APIs these days have a certain look and feel, such that developers need only to have a basic understanding of the offering and a starting point, and without documentation, be able to feel out how it works with ease. For example, if I want to query pictures on Facebook, there should be an API call with the path /pictures. If I want to query the timeline, it should be /timeline. APIs should be rewarding, and there should be a quick turnaround. John Musser, a brilliant thought leader in this arena, referenced in a presentation an interesting acronym – “TTFHW”, or, “Time to First Hello World”. Minimizing this value is important.

Intuitive design aside, the API should have easy to navigate documentation. I often equate this to a quote from Homer Simpson, acting as town crier, in which he has two questions regarding the whereabouts of a historical artifact. “I’ve got two questions. One: Where’s the fife? Two: Give me the fife.”. When doing integrations, these are the very same questions I ask. Documentation should be concise. The most fantastic documentation includes interaction, where I can try out calls on the web site.

I have seen some fantastic documentation in the REST arena – both in actual implementations (such as Twilio, Facebook and Twitter APIs) and with documentation “platforms” (such as, and Swagger). By making it easy to discover and use these APIs, we enable developers to connect together applications and data without hardly any effort – allowing them to spend their effort on creativity and innovation.

This sort of documentation is harder to find in healthcare. FHIR has done a noble effort in documenting their API designs. IHE has just revised their web format, which looks great. And, I’ve been working on my own DICOMweb representation.

3. Ready to use implementation

There are some API providers that have taken their offering even further – by offering native libraries that make integrations easy. They do this by creating, in many different languages (such as Java, .Net, PHP, etc), libraries that do these calls. This is also an effective way to provide access to legacy APIs that are SOAP enabled. A great example of a library-enabled API is Twilio – you can drop one of their libraries into your code, connect your tokens, and immediately start sending out text messages using their API and example. It is extremely powerful. If you have an inspired community, you’ll even find that they will even create and share their own libraries – Oauth is an example of this. So, by providing libraries, the TTFHW is reduced further.

In some ways, the legacy healthcare platform has already done this.
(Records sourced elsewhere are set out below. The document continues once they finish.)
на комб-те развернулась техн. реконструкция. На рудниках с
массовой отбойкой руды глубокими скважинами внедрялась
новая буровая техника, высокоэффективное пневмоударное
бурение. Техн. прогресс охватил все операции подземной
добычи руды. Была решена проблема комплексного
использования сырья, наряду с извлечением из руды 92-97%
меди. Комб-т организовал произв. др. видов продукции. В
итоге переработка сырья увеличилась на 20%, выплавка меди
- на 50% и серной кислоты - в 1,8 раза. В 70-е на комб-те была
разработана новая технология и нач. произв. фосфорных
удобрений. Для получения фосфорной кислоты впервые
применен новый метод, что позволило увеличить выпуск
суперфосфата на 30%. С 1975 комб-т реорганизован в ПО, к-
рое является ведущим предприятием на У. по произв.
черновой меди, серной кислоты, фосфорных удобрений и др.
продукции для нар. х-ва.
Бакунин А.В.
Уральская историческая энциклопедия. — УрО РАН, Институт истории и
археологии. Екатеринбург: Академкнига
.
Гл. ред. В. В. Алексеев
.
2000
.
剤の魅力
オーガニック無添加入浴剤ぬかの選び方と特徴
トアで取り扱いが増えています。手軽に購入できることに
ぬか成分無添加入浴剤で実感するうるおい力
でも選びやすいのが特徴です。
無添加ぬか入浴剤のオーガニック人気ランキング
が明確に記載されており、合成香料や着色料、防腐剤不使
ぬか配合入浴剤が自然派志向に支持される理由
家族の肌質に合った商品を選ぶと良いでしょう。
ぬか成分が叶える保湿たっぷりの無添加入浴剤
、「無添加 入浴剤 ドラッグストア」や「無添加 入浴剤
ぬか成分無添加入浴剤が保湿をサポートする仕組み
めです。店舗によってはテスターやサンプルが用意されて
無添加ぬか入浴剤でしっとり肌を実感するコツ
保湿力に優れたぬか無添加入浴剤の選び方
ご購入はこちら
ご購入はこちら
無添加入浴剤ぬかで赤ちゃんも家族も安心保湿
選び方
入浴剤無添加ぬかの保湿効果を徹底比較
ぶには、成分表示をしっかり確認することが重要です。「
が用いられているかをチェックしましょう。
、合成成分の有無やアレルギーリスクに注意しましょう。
For example, check out Mirth for HL7. Unfortunately, these packages are too generic to function like what we would expect of the modern API (it is akin to the operating system level, as opposed to the application level). As healthcare becomes enabled by the API, it will evolve.

Parting thoughts

Healthcare is building the APIs. We need the developers to come to them. Driving developer adoption – harnessing their tinkering, their innovation, their transformative power – will advance healthcare. Better care at lower costs is what we need now and into the future.